Repetida à exaustão essa anedota supostamente deveria chamar a escola para um processo de renovação, pois ela teria estagnado no passado. É possível achá-la engraçada ou sem graça, mas ela é, sem dúvida, uma fonte de equívocos e preconceitos. Em primeiro lugar porque a escola brasileira mudou muito substancialmente nesses últimos cem anos. A escola de 1918 praticamente não tinha alunos negros, a de hoje conta com uma parcela substancial de afrodescendentes em seu corpo docente. Enquanto a primeira abrigava menos de 10% da população, a de hoje se estende para a quase totalidade de suas crianças. Mensurar mudança ou permanência a partir de alguns recursos técnicos – como lousa e giz, ditado e lição de casa – é se deixar embair por uma falsa compreensão do que realmente importa numa escola.

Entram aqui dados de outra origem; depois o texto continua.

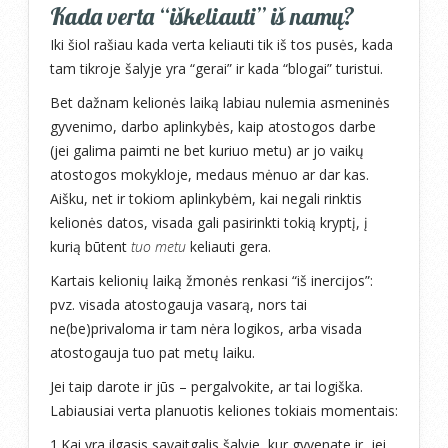
Kada verta “iškeliauti” iš namų?
Iki šiol rašiau kada verta keliauti tik iš tos pusės, kada
tam tikroje šalyje yra “gerai” ir kada “blogai” turistui.
Bet dažnam kelionės laiką labiau nulemia asmeninės
gyvenimo, darbo aplinkybės, kaip atostogos darbe
(jei galima paimti ne bet kuriuo metu) ar jo vaikų
atostogos mokykloje, medaus mėnuo ar dar kas.
Aišku, net ir tokiom aplinkybėm, kai negali rinktis
kelionės datos, visada gali pasirinkti tokią kryptį, į
kurią būtent
tuo metu
keliauti gera.
Kartais kelionių laiką žmonės renkasi “iš inercijos”:
pvz. visada atostogauja vasarą, nors tai
ne(be)privaloma ir tam nėra logikos, arba visada
atostogauja tuo pat metų laiku.
Jei taip darote ir jūs – pergalvokite, ar tai logiška.
Labiausiai verta planuotis keliones tokiais momentais:
1.Kai yra ilgasis savaitgalis šalyje, kur gyvenate ir, jei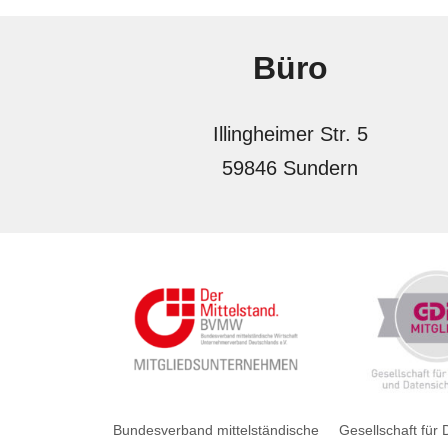
Büro
Illingheimer Str. 5
59846 Sundern
Bundesverband mittelständische
Gesellschaft für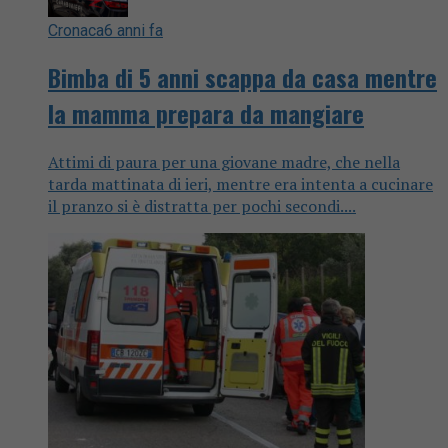
Cronaca
6 anni fa
Bimba di 5 anni scappa da casa mentre
la mamma prepara da mangiare
Attimi di paura per una giovane madre, che nella
tarda mattinata di ieri, mentre era intenta a cucinare
il pranzo si è distratta per pochi secondi....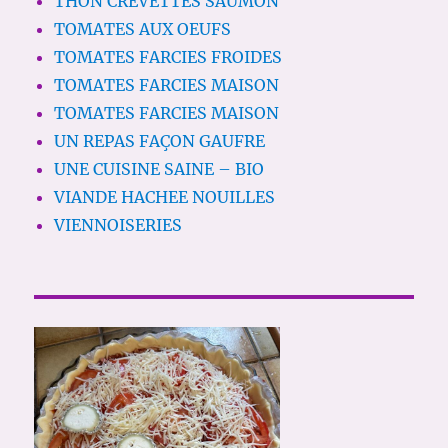
THON CREVETTES SAUMON
TOMATES AUX OEUFS
TOMATES FARCIES FROIDES
TOMATES FARCIES MAISON
TOMATES FARCIES MAISON
UN REPAS FAÇON GAUFRE
UNE CUISINE SAINE – BIO
VIANDE HACHEE NOUILLES
VIENNOISERIES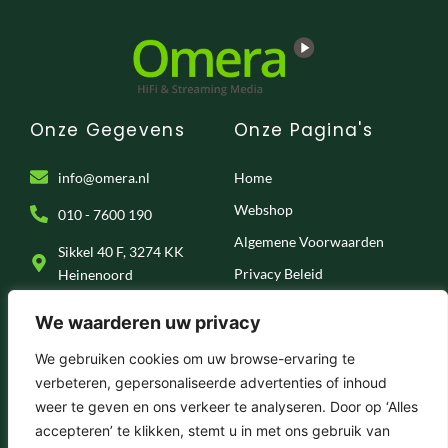
Onze Gegevens
Onze Pagina's
info@omera.nl
Home
Webshop
010 - 7600 190
Algemene Voorwaarden
Sikkel 40 F, 3274 KK
Privacy Beleid
Heinenoord
Klantenservice
We waarderen uw privacy
Onze Socials
We gebruiken cookies om uw browse-ervaring te
verbeteren, gepersonaliseerde advertenties of inhoud
F
I
T
Y
weer te geven en ons verkeer te analyseren. Door op ‘Alles
a
n
i
o
c
s
k
u
accepteren’ te klikken, stemt u in met ons gebruik van
e
t
t
t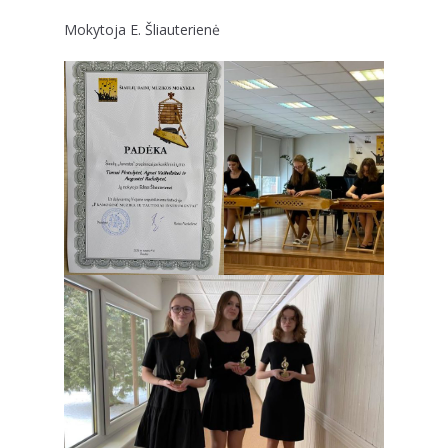
Mokytoja E. Šliauterienė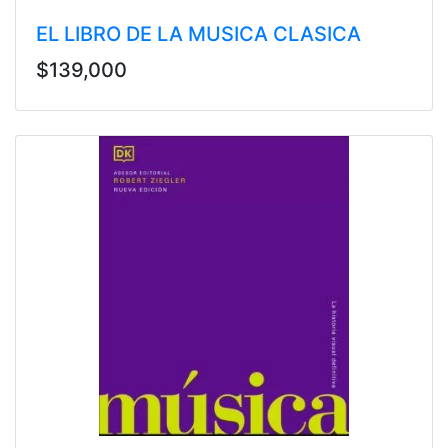
EL LIBRO DE LA MUSICA CLASICA
$139,000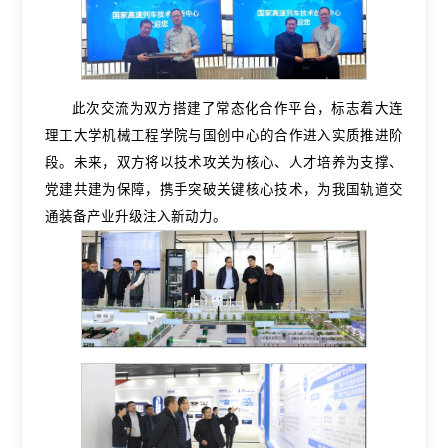
此次交流为双方搭建了常态化合作平台，标志着大连
理工大学机械工程学院与国创中心的合作进入实质推进阶
段。未来，双方将以技术攻关为核心、人才培养为支撑、
党建共建为保障，携手突破关键核心技术，为我国轨道交
通装备产业升级注入新动力。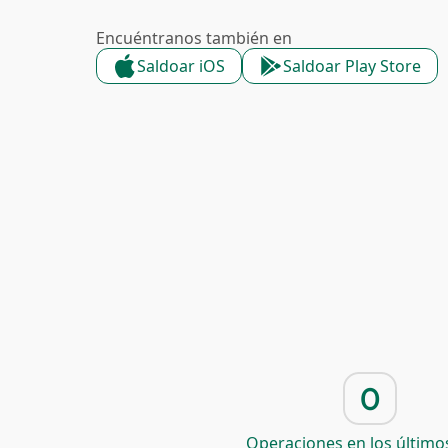
Encuéntranos también en
Saldoar iOS
Saldoar Play Store
0
Operaciones en los últimos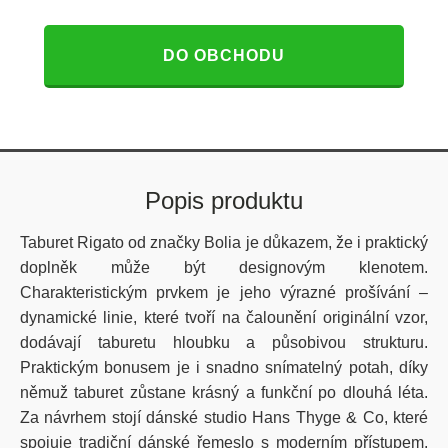
DO OBCHODU
Popis produktu
Taburet Rigato od značky Bolia je důkazem, že i praktický
doplněk může být designovým klenotem.
Charakteristickým prvkem je jeho výrazné prošívání –
dynamické linie, které tvoří na čalounění originální vzor,
dodávají taburetu hloubku a působivou strukturu.
Praktickým bonusem je i snadno snímatelný potah, díky
němuž taburet zůstane krásný a funkční po dlouhá léta.
Za návrhem stojí dánské studio Hans Thyge & Co, které
spojuje tradiční dánské řemeslo s moderním přístupem.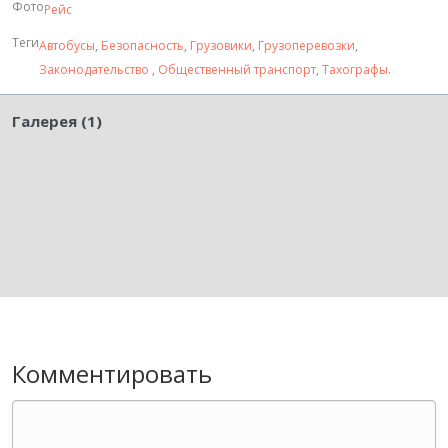
Фото
Рейс
Теги
Автобусы
,
Безопасность
,
Грузовики
,
Грузоперевозки
,
Законодательство
,
Общественный транспорт
,
Тахографы
.
Галерея (1)
Комментировать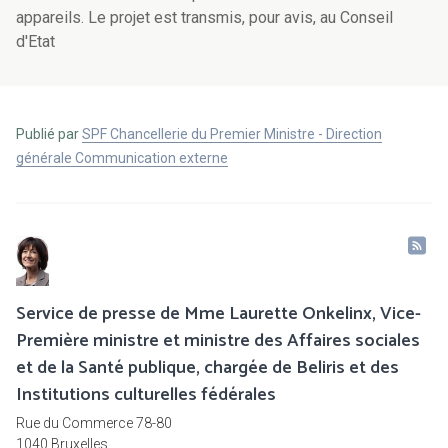
appareils. Le projet est transmis, pour avis, au Conseil
d'Etat
Publié par
SPF Chancellerie du Premier Ministre - Direction
générale Communication externe
Service de presse de Mme Laurette Onkelinx, Vice-
Première ministre et ministre des Affaires sociales
et de la Santé publique, chargée de Beliris et des
Institutions culturelles fédérales
Rue du Commerce 78-80
1040 Bruxelles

É possível inovar tecnicamente e, ainda assim, manter as relações escolares elitistas e alienadas, assim como o contrário. A essência do processo educativo reside no tipo de relação que se estabelece entre gerações que se encontram numa instituição voltada para a transmissão de um saber. E esta relação sofreu profundas transformações, sobretudo ao longo dos últimos cinquenta anos.
Além disso, a piada – assim como os clamores para que a escola se ajuste aos tempos que correm – parecem ignorar um elemento central da cultura escolar: o seu tempo próprio. Isso se espelha nos ritmos das atividades escolares (aulas, intervalos, anos letivos), mas não só. O tempo da escola não é o da produção fabril, na qual o “tempo é dinheiro” e precisa ser otimizado para maximizar o investimento. Ou, ao menos, não deveria ser. O tempo da escola é o da
skholé: tempo livre, tempo de formação que exige calma, que não resulta em um objeto tangível, mas em um processo cujos resultados são sempre da ordem do imprevisível. Por que, afinal, deveriam todos os domínios da vida social e cultural se curvarem ao tempo do capital?